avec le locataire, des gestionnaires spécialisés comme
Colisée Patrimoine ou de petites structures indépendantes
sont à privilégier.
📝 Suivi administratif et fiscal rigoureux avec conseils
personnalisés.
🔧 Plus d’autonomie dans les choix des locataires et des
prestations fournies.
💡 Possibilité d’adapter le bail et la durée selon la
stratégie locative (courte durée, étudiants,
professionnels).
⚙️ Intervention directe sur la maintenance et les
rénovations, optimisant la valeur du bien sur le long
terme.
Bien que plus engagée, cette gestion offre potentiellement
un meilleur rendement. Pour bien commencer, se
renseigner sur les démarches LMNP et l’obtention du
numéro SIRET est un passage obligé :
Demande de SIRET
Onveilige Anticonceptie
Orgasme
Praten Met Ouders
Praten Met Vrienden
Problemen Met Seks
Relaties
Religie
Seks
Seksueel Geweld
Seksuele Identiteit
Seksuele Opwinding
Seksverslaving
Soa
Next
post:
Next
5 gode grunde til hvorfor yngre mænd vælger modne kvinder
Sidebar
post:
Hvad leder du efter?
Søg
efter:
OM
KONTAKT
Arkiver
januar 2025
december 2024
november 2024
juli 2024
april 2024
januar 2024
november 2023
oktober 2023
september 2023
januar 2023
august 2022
************
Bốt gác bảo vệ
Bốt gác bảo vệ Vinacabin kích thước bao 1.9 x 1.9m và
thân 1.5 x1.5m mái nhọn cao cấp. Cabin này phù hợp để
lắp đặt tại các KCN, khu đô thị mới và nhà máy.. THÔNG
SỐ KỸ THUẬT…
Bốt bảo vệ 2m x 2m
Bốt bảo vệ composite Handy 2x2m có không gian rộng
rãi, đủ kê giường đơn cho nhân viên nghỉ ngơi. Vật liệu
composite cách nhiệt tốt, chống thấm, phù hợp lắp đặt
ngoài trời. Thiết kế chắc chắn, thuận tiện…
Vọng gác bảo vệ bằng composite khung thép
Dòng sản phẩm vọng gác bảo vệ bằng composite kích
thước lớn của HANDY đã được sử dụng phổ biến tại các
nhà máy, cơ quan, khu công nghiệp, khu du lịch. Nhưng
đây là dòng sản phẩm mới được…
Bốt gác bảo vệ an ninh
************
• **Description of the task**: Extract exactly and only the lines above from the line containing "rénovations, optimisant la" through the line containing "august 2022", both end lines included.

• **Response box**:
rénovations, optimisant la valeur du bien sur le long
terme.
Bien que plus engagée, cette gestion offre potentiellement
un meilleur rendement. Pour bien commencer, se
renseigner sur les démarches LMNP et l’obtention du
numéro SIRET est un passage obligé :
Demande de SIRET
Onveilige Anticonceptie
Orgasme
Praten Met Ouders
Praten Met Vrienden
Problemen Met Seks
Relaties
Religie
Seks
Seksueel Geweld
Seksuele Identiteit
Seksuele Opwinding
Seksverslaving
Soa
Next
post:
Next
5 gode grunde til hvorfor yngre mænd vælger modne kvinder
Sidebar
post:
Hvad leder du efter?
Søg
efter:
OM
KONTAKT
Arkiver
januar 2025
december 2024
november 2024
juli 2024
april 2024
januar 2024
november 2023
oktober 2023
september 2023
januar 2023
august 2022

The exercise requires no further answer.